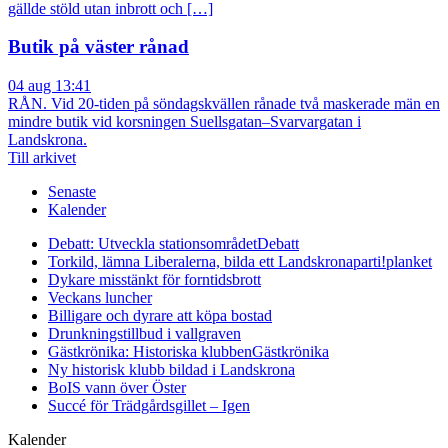
gällde stöld utan inbrott och […]
Butik på väster rånad
04 aug 13:41
RÅN. Vid 20-tiden på söndagskvällen rånade två maskerade män en
mindre butik vid korsningen Suellsgatan–Svarvargatan i
Landskrona.
Till arkivet
Senaste
Kalender
Debatt: Utveckla stationsområdet
Debatt
Torkild, lämna Liberalerna, bilda ett Landskronaparti!
planket
Dykare misstänkt för forntidsbrott
Veckans luncher
Billigare och dyrare att köpa bostad
Drunkningstillbud i vallgraven
Gästkrönika: Historiska klubben
Gästkrönika
Ny historisk klubb bildad i Landskrona
BoIS vann över Öster
Succé för Trädgårdsgillet – Igen
Kalender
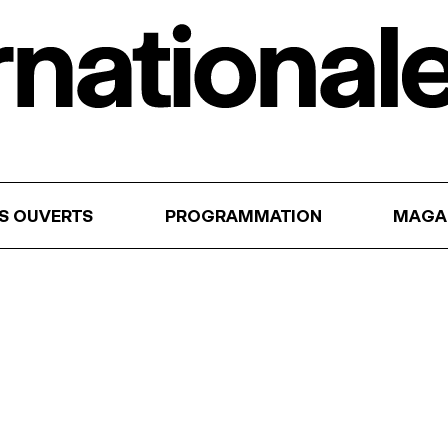
RS OUVERTS
PROGRAMMATION
MAGA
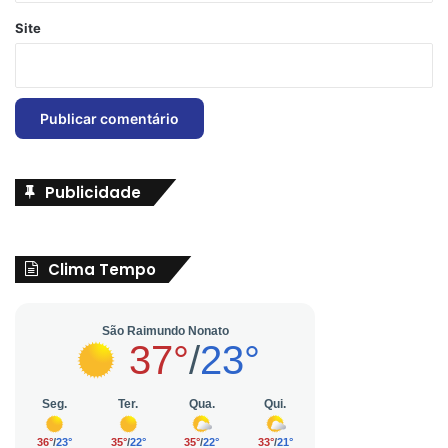
Site
Publicidade
Clima Tempo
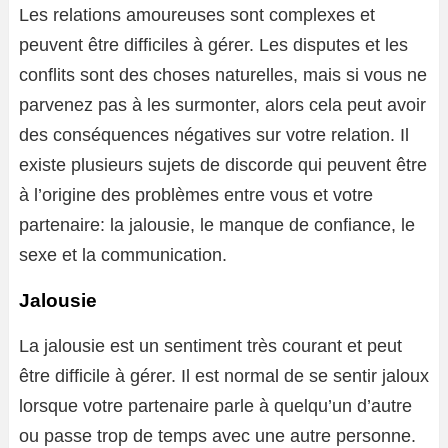
Les relations amoureuses sont complexes et
peuvent être difficiles à gérer. Les disputes et les
conflits sont des choses naturelles, mais si vous ne
parvenez pas à les surmonter, alors cela peut avoir
des conséquences négatives sur votre relation. Il
existe plusieurs sujets de discorde qui peuvent être
à l’origine des problèmes entre vous et votre
partenaire: la jalousie, le manque de confiance, le
sexe et la communication.
Jalousie
La jalousie est un sentiment très courant et peut
être difficile à gérer. Il est normal de se sentir jaloux
lorsque votre partenaire parle à quelqu’un d’autre
ou passe trop de temps avec une autre personne.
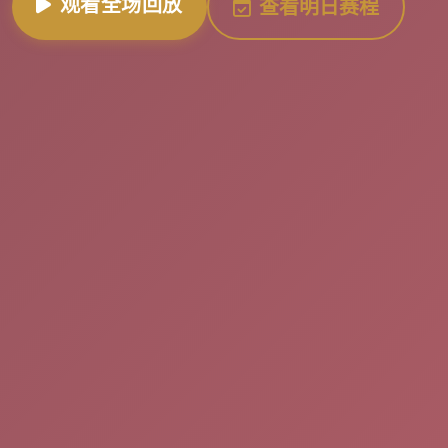
观看全场回放
查看明日赛程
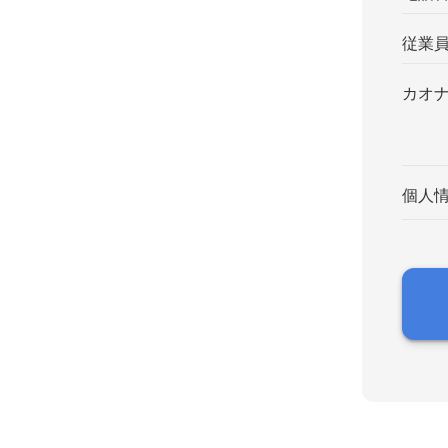
従業
カオ
個人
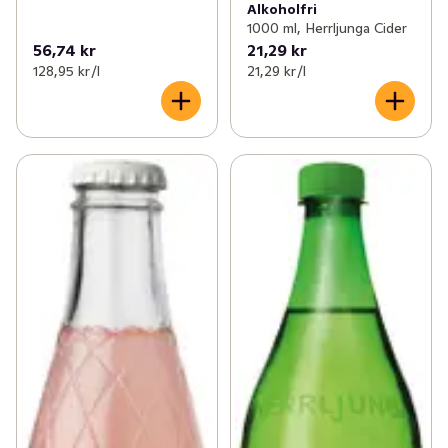
Alkoholfri
1000 ml, Herrljunga Cider
56,74 kr
21,29 kr
128,95 kr /l
21,29 kr /l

- WORK TO COMPLETE: Word for word, quote the full listing, omitting every picture.

- OUTPUT FOR THIS TASK:
gällde stöld utan inbrott och […]
Butik på väster rånad
04 aug 13:41
RÅN. Vid 20-tiden på söndagskvällen rånade två maskerade män en
mindre butik vid korsningen Suellsgatan–Svarvargatan i
Landskrona.
Till arkivet
Senaste
Kalender
Debatt: Utveckla stationsområdet
Debatt
Torkild, lämna Liberalerna, bilda ett Landskronaparti!
planket
Dykare misstänkt för forntidsbrott
Veckans luncher
Billigare och dyrare att köpa bostad
Drunkningstillbud i vallgraven
Gästkrönika: Historiska klubben
Gästkrönika
Ny historisk klubb bildad i Landskrona
BoIS vann över Öster
Succé för Trädgårdsgillet – Igen
Kalender
RS OUVERTS
PROGRAMMATION
MAGA
Site
Publicidade
Clima Tempo
Les relations amoureuses sont complexes et
peuvent être difficiles à gérer. Les disputes et les
conflits sont des choses naturelles, mais si vous ne
parvenez pas à les surmonter, alors cela peut avoir
des conséquences négatives sur votre relation. Il
existe plusieurs sujets de discorde qui peuvent être
à l’origine des problèmes entre vous et votre
partenaire: la jalousie, le manque de confiance, le
sexe et la communication.
Jalousie
La jalousie est un sentiment très courant et peut
être difficile à gérer. Il est normal de se sentir jaloux
lorsque votre partenaire parle à quelqu’un d’autre
ou passe trop de temps avec une autre personne.
观看全场回放
查看明日赛程
従業
カオ
個人
Alkoholfri
1000 ml, Herrljunga Cider
56,74 kr
21,29 kr
128,95 kr /l
21,29 kr /l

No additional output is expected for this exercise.